Inside a sex trafficking pipeline to New York City

They think they are getting a better life – a new job, a safer place to live, maybe even love.

Instead, after leaving a village in central Mexico, these women find themselves forced into sex in New York City.

For years, hundreds of women have traveled from San Miguel Tenancingo, a village in the state of Tlaxcala, Mexico, with their eyes toward New York, only to become embroiled in sex trafficking. The Urban Justice Center’s Sex Workers Project released a report last week detailing dozens of nightmarish experiences.

Trafficking, which refers to any forced work through coercions like violence or fraud but often involves forced sex, usually begins with a hint of a job somewhere else, maybe a friend’s restaurant.

In Tlaxcala, said Sex Workers Project co-director Sienna Baskin, traffickers court women that grew up nearby or pass through looking for better jobs, convincing them they can help.

“The destination was pretty much right away New York,” Baskin said.

The 37 people, including two transgender women and one man, said once in the city, those promises evaporated and victims were instead, often violently, pressed into prostitution.

“This man appeared, an acquaintance of my aunt. … he said, ‘I’m going to take you to my aunt’s, and she can give you a job and you can live there,” a woman who was trafficked named Meena said in the report. “I thought that was a really good idea, but it wasn’t like that.”

One woman Baskin described, Marcella, was trafficked by her boyfriend, a violent drug addict.
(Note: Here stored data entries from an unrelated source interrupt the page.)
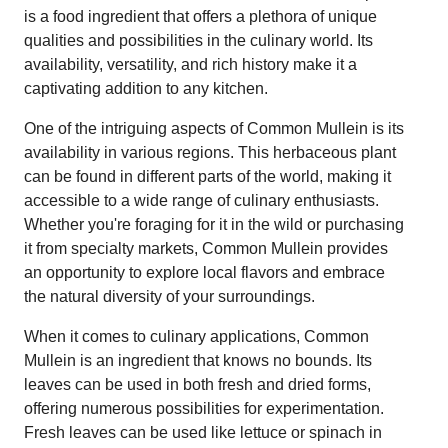
is a food ingredient that offers a plethora of unique
qualities and possibilities in the culinary world. Its
availability, versatility, and rich history make it a
captivating addition to any kitchen.
One of the intriguing aspects of Common Mullein is its
availability in various regions. This herbaceous plant
can be found in different parts of the world, making it
accessible to a wide range of culinary enthusiasts.
Whether you're foraging for it in the wild or purchasing
it from specialty markets, Common Mullein provides
an opportunity to explore local flavors and embrace
the natural diversity of your surroundings.
When it comes to culinary applications, Common
Mullein is an ingredient that knows no bounds. Its
leaves can be used in both fresh and dried forms,
offering numerous possibilities for experimentation.
Fresh leaves can be used like lettuce or spinach in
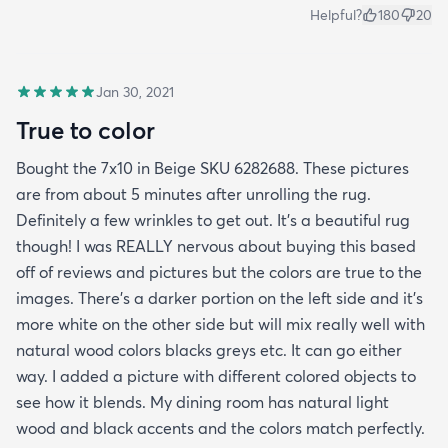
Helpful?
180
20
Jan 30, 2021
True to color
Bought the 7x10 in Beige SKU 6282688. These pictures
are from about 5 minutes after unrolling the rug.
Definitely a few wrinkles to get out. It’s a beautiful rug
though! I was REALLY nervous about buying this based
off of reviews and pictures but the colors are true to the
images. There’s a darker portion on the left side and it’s
more white on the other side but will mix really well with
natural wood colors blacks greys etc. It can go either
way. I added a picture with different colored objects to
see how it blends. My dining room has natural light
wood and black accents and the colors match perfectly.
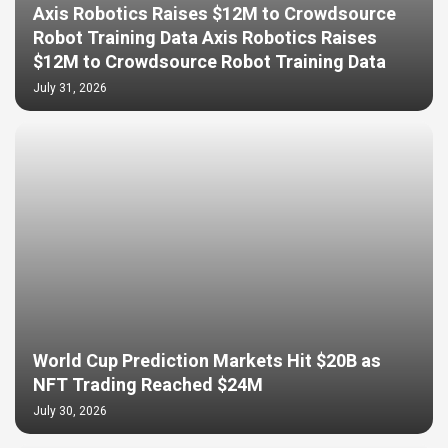
Axis Robotics Raises $12M to Crowdsource
Robot Training Data Axis Robotics Raises
$12M to Crowdsource Robot Training Data
July 31, 2026
World Cup Prediction Markets Hit $20B as
NFT Trading Reached $24M
July 30, 2026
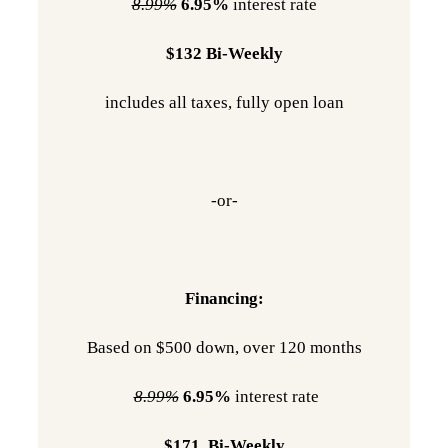
8.99%
6.95%
interest rate
$132 Bi-Weekly
includes all taxes, fully open loan
-or-
Financing:
Based on $500 down, over 120 months
8.99%
6.95%
interest rate
$171 Bi-Weekly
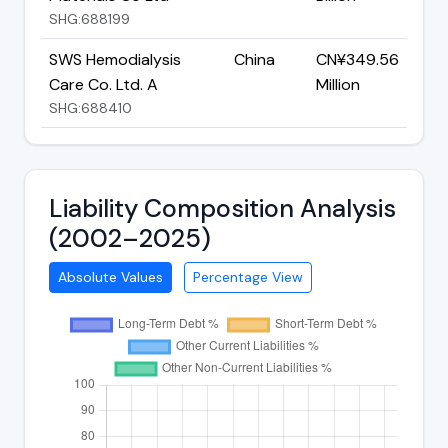
SHG:688199
SWS Hemodialysis
China
CN¥349.56
Care Co. Ltd. A
Million
SHG:688410
Liability Composition Analysis
(2002–2025)
Absolute Values
Percentage View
When he lost his job, he pressured her to sell her body in Mexico. Eventually, he sent her to New York to prostitute under people he knew, threatening to bar her from their daughter, who he kept.

After 10 years, she escaped, finding the Sex Workers Project, which eventually reunited her with her daughter and helped through the prosecution of the New York pimps. Her trafficker is still at large.

“It’s a happy ending, sort of,” Baskin said. “But it was a very long road.”

Congresswoman Carolyn Maloney, co-chair of the Congressional Human Trafficking Caucus, first fought trafficking after finding out a city tour company was selling tours to “thinly veiled brothels” in 1999.

“It’s an absolutely horrific crime,” she told Metro. And it shows no sign of ebbing, she said.

“It is so lucrative,” she said. “Unlike drugs and guns that can be only sold once, the human body can be sold again and again.”

More help for victims

President Barack Obama just pushed last week at Manhattan’s Clinton Global Initiative to end trafficking, which he called “modern slavery.” He vowed to increase border-control officials’ training and make it easier for victims to get visas to stay safely in the States.

The Urban Justice Center suggests that more resources should be allocated to connecting trafficking victims with their children, who are often kept by the trafficker as a way to control the victim, such as in the case of Marcella. Also, activists want the government to stop requiring that trafficking victims cooperate with law enforcement in order to stay in the United States – this puts them at great risk, advocates say, fearing traffickers’ retaliation.